Intended for healthcare professionals

Observations BMJ Confidential

George Alberti: Laid back, iconoclastic, irreverent

BMJ 2016; 353 doi: https://doi.org/10.1136/bmj.i2331 (Published 27 April 2016) Cite this as: BMJ 2016;353:i2331

Biography

George Alberti has been a force in national health policy for nearly 20 years, first as president of the Royal College of Physicians and then as national clinical director for emergency access, where he championed the development of fewer but better resourced emergency units, backed up by local urgent care centres for less severe cases. The idea took time, but it is now accepted. A specialist in diabetes with a particular interest in sub-Saharan Africa, Alberti has held chairs in Southampton and Newcastle, where he was latterly dean of medicine. He was also chair at Diabetes UK, the International Diabetes Federation, and King’s College Hospital. He is currently senior research investigator at Imperial College and visiting professor at King’s College.

What was your earliest ambition?

To be a refuse collector. This changed at the age of 6, when I discovered that our GP seemed to have a nicer lifestyle.

Who has been your biggest inspiration?

Knud Lundbaek, a professor of medicine in Aarhus, Denmark. A larger than life polymath who taught me to question everything, particularly medical dogma. After reaching retirement he published a series of books on 16th and 17th century China.

What was the worst mistake in your career?

Never learning to say no.

What was your best career move?

Leaving Oxford to join the new medical school in Southampton. It was an exciting environment, where I was given the freedom to develop a new research group with minimal routine duties.

Bevan or Lansley? Who has been the best and the worst health secretary in your lifetime?

Bevan was best. I had a lot of time for Alan Milburn, who was full of ideas and really galvanised change for the better in the NHS—although he was a bit antipathetic to doctors—and for Frank Dobson, who was totally committed to the original principles of the NHS and is one our unsung heroes.

Who is the person you would most like to thank, and why?

Harry Keen, of Guy’s Hospital: a fine role model who involved me in work at the World Health Organization, which has continued for nearly 50 years. It’s often frustrating, but it’s generally worth while and always interesting.

To whom would you most like to apologise?

My colleagues in sub-Saharan Africa, particularly Tanzania and Cameroon, for not spending more time with them. They’ve achieved amazing standards of care, considering the lack of funding.

If you were given £1m what would you spend it on?

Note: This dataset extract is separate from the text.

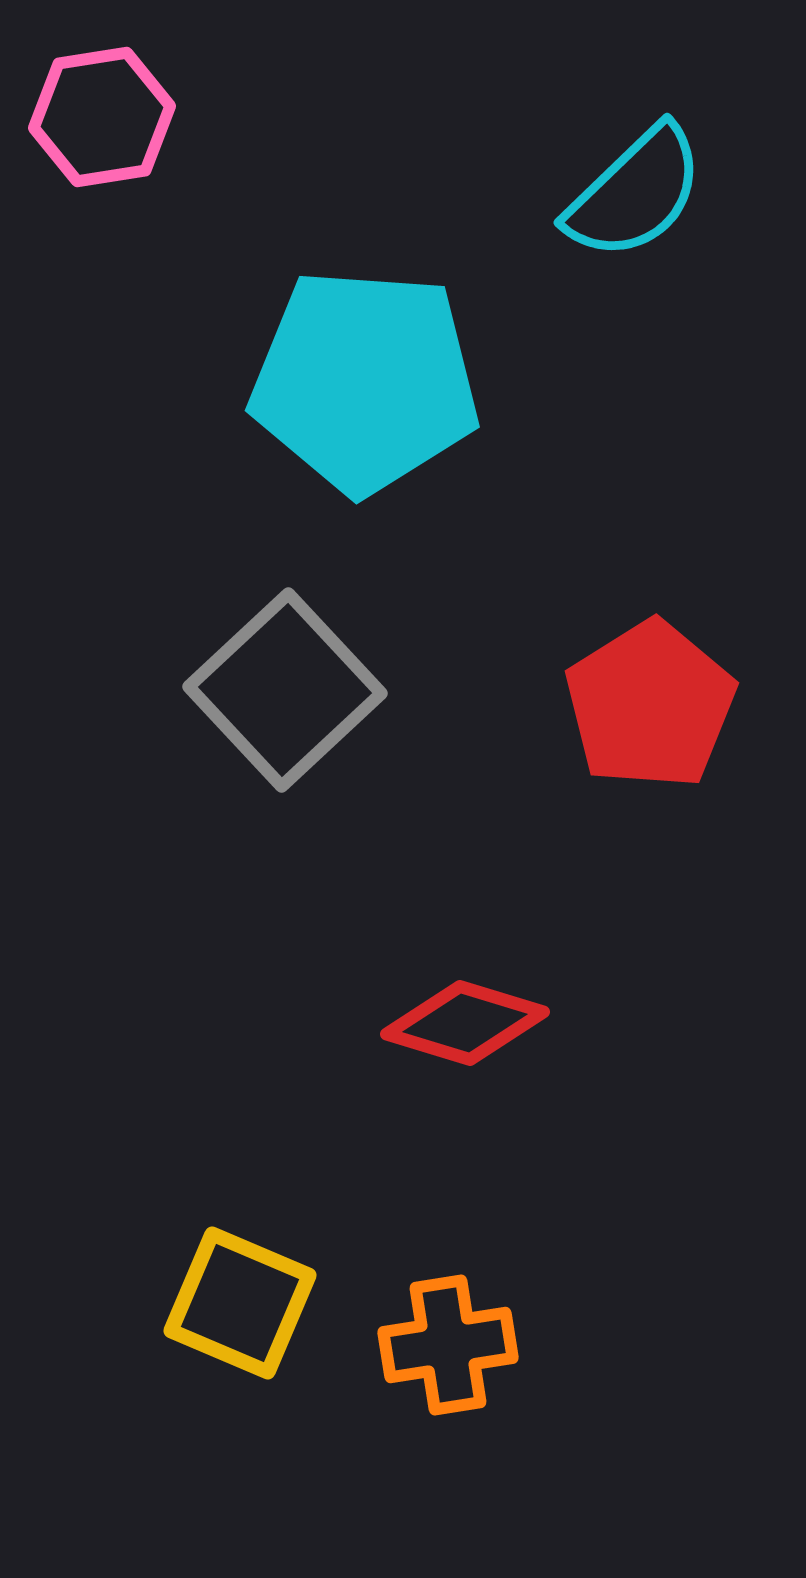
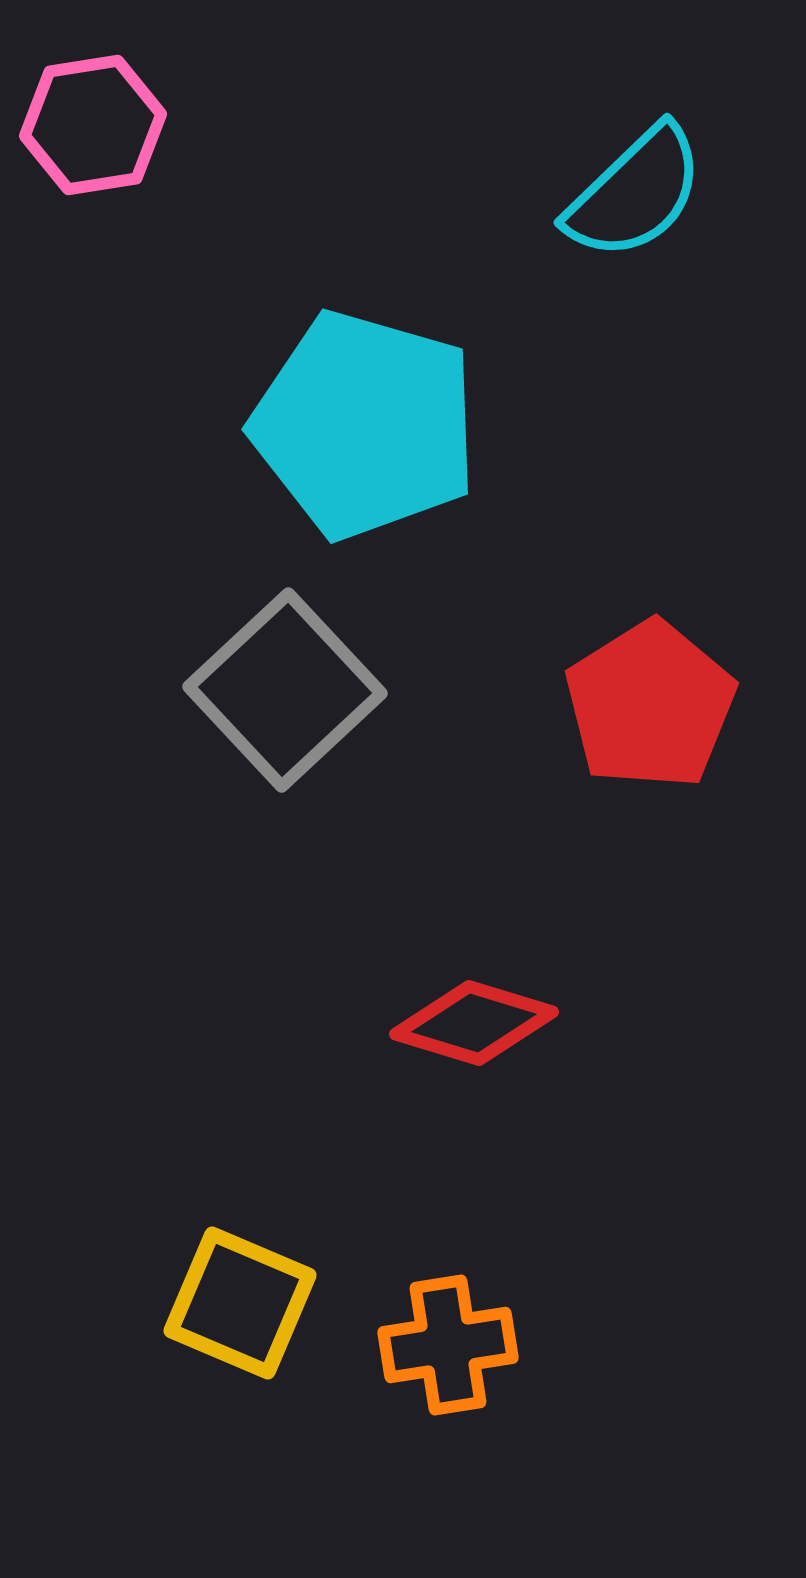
pink hexagon: moved 9 px left, 8 px down
cyan pentagon: moved 44 px down; rotated 12 degrees clockwise
red diamond: moved 9 px right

Half on diabetes care in Tanzania and Cameroon, and half on my wife’s diabetes research programme at King’s College Hospital.

Where are or were you happiest?

In the Lake District, regardless of climatic conditions.

What single, unheralded change has made the most difference in your field in your lifetime?

The introduction of nurse educators into diabetes practice. Together with self monitoring of blood glucose, this has totally revolutionised patient care.

Do you support doctor assisted suicide?

No.

What book should every doctor read?

The Shepherd’s Life: a Tale of the Lake District, by James Rebanks. An inspirational account of the life of a sheep farmer in Cumbria that shows how one can triumph through total commitment, regardless of what is thrown at you.

What poem, song, or passage of prose would you like mourners at your funeral to hear?

Blaydon Races, the Geordies’ anthem.

What is your guiltiest pleasure?

Sitting on top of a Lakeland fell, puffing my pipe.

If you could be invisible for a day what would you do?

Sit in a cabinet meeting to see whether they really are as banal as they sound.

What television programmes do you like?

Thrillers—particularly Lewis and Midsomer Murders. But they have to contain some humour and not be quite as dark and gloomy as some of the current crop of Scandinavian series.

What is your most treasured possession?

A photograph of my three sons and me after completing the Great North Run on my 70th birthday.

What, if anything, are you doing to reduce your carbon footprint?

Walking at least five miles a day and using public transport wherever possible. I don’t drive a car in London or the south of England, for safety reasons!

What personal ambition do you still have?

To have climbed all 214 of the Wainwright hills in the Lake District after the age of 65.

Summarise your personality in three words

Laid back, iconoclastic, and irreverent.

Where does alcohol fit into your life?

It doesn’t.

What is your pet hate?

Being kept waiting in restaurants, and unpunctuality in general.

What would be on the menu for your last supper?

French onion soup, followed by steak and chips, and apple crumble and custard to finish.

Do you have any regrets about becoming a doctor and academic?

As an academic doctor I have no regrets at all: it’s been fun and rewarding. As a health apparatchik I had few regrets at the time, although I’m alarmed by the current political destruction of much of medicine as we knew it.

If you weren’t in your present position what would you be doing instead?

Running a secondhand bookshop in a rural village in Cumbria.